Là où lui-même aurait probablement été un peu sonné par le coup qu’il venait d’encaisser, ce n’était définitivement pas le cas du second espagnol. Celui-ci semblait au contraire encore plus en rage, ce qui, en dépit de la grimace qu’il esquissa, ne surprit pas celui qui tentait alors de s’improviser infirmier. « Deja de revolver, joder ! » S’impatienta t-il en échappant la prise exercée autour de son menton face au mouvement trop brusque de l’entêté lui faisant face. Putain de fierté mal placée. « Tu ne feras rien du tout. » La réprimander dans le but de l’empêcher d’agir n’avait jamais été très efficace mais, estimant à titre personnel avoir prit pas mal de plomb dans la cervelle (au sens littéral du terme, ce qui était déjà mieux que d’autres de leurs anciens compères) depuis leurs dernières péripéties, il espérait naïvement qu’il en soit de même pour lui. Quelle erreur. Malgré son agacement lié à cette éternelle envie de bien faire, le plus jeune capitula pour l’instant quant à l’examen des blessures de guerre du plus âgé, espérant que celui-ci se montrerait un peu plus conciliant une fois sa curiosité quant aux événements passés rassasiée. « Non. Je n’ai eu de nouvelles d’absolument personne. » Admit t-il, la voix momentanément remplie de regrets, avant de poursuivre. « Je ne m’y attendais plus à quoi qu’il en soit. Cet endroit est vraiment… étrange. J’ai même cru que je perdais totalement la tête, au début. » Un sourire nerveux étira ses lèvres à cette pensée alors qu’il songea ne pas encore être totalement assuré du contraire. Chance pour lui, le geek n’eut pas le temps de s’attarder sur ce type de ruminations alors que, petit à petit, les faits l’ayant conduit là lui revenaient à l’esprit. Là où n’importe quel autre membre de son équipe aurait su de quoi il en retournait, Denver, alors isolé lors des derniers événements, ne pouvait qu’être profondément confus. « C’est… plus compliqué que ça. Ça faisait partie du plan, en quelques sortes. » Ou en tout cas, c’était la meilleure solution ayant été envisagée pour leur permettre de sortir sans avoir à rendre des comptes publiquement sur cette histoire d’or devenu laiton.
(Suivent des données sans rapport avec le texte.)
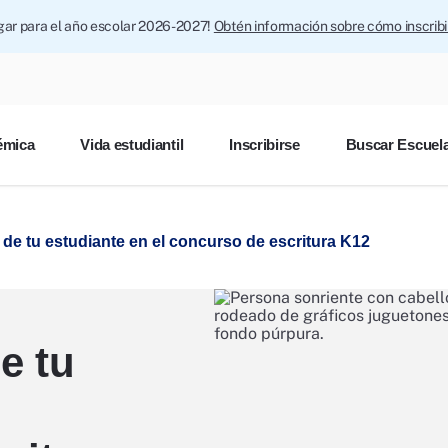
ugar para el año escolar 2026-2027!
Obtén información sobre cómo inscrib
émica
Vida estudiantil
Inscribirse
Buscar Escuel
 de tu estudiante en el concurso de escritura K12
e tu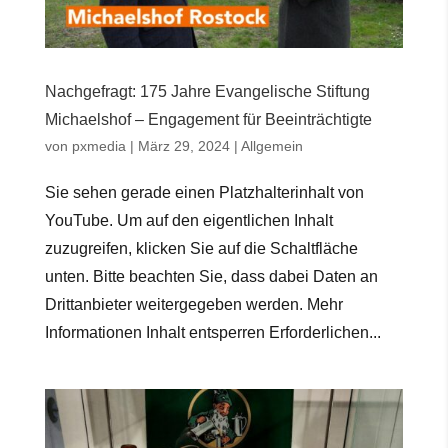
Nachgefragt: 175 Jahre Evangelische Stiftung
Michaelshof – Engagement für Beeinträchtigte
von
pxmedia
|
März 29, 2024
|
Allgemein
Sie sehen gerade einen Platzhalterinhalt von
YouTube. Um auf den eigentlichen Inhalt
zuzugreifen, klicken Sie auf die Schaltfläche
unten. Bitte beachten Sie, dass dabei Daten an
Drittanbieter weitergegeben werden. Mehr
Informationen Inhalt entsperren Erforderlichen...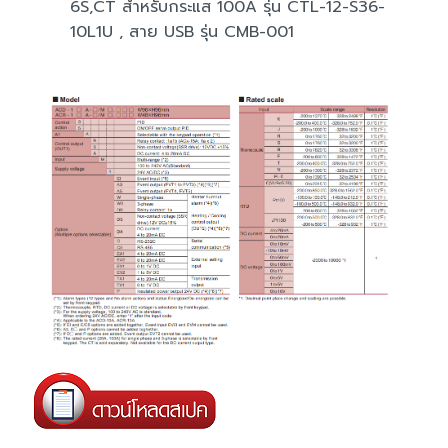
6S,CT สำหรับกระแส 100A รุ่น CTL-12-S36-
10L1U , สาย USB รุ่น CMB-001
Estimant que le beau milieu d’un endroit où ils venaient tout juste d’attirer l’attention n’était pas le plus approprié pour avoir une discussion de cet acabit, Anibal ne se fit pas prier pour le suivre jusqu’aux toilettes. Décidément pas l’endroit où il s’imaginait avoir une discussion de ce type mais… ça ferait davantage l’affaire que celui où ils s’étaient initialement trouvés. « Et je suppose évidemment que tu vas être raisonnable et aller consulter un médecin pour en vérifier le véritable état ? » L’intonation ironique de sa voix prouvait qu’il n’y croyait pas le moins du monde : Denver était le cliché parfait du mâle convaincu que sa virilité résidait en bonne partie dans le fait de ne démontrer aucune faiblesse. Consciente du tempérament auquel il avait affaire, il décida raisonnablement de ne pas encore trop insister sur le sujet. Vu le temps qu’il lui fallait habituellement pour redescendre et la tension accumulée lors de sa prise de bec d’il y a seulement quelques instants, l’informaticien préféra assouvir sa curiosité avant toute chose. Peut-être serait t-il un peu plus ouvert à la suggestion une fois certains de ses doutes soulevés… « Je ne sais pas te mentir c’est… ça a été tendu. » Et jusqu’à la dernière minute, chacun d’entre eux s’était imaginé finir avec une balle entre les deux yeux. Tamayo semblait si enragé et désireux d’en terminer avec cette affaire ayant prit une ampleur qui lui laisserait des marques indélébiles à vie qu’il n’aurait même pas été contre une transgression supplémentaire vis-à-vis de la loi. Lui-même était aux premières places pour le savoir. « C’est ce qui a été décidé pour nous faire sortir de la banque. L’idée était de faire penser à tout le monde que nous étions morts pour limiter l’humiliation publique… et tu étais censé être mis au courant pour que tu puisses nous rejoindre. » Ses sourcils se froncèrent alors qu’hélas, il en venait à réaliser que rien ne s’était décidément passé comme prévu. Hésitant l’espace d’une seconde, il prit le temps de s’humidifier nerveusement les lèvres avant de continuer. « Tu… Et toi, qu’est-ce qu’il s’est passé de ton côté ? De quoi te souviens-tu ? Ça fait longtemps que tu es ici ? »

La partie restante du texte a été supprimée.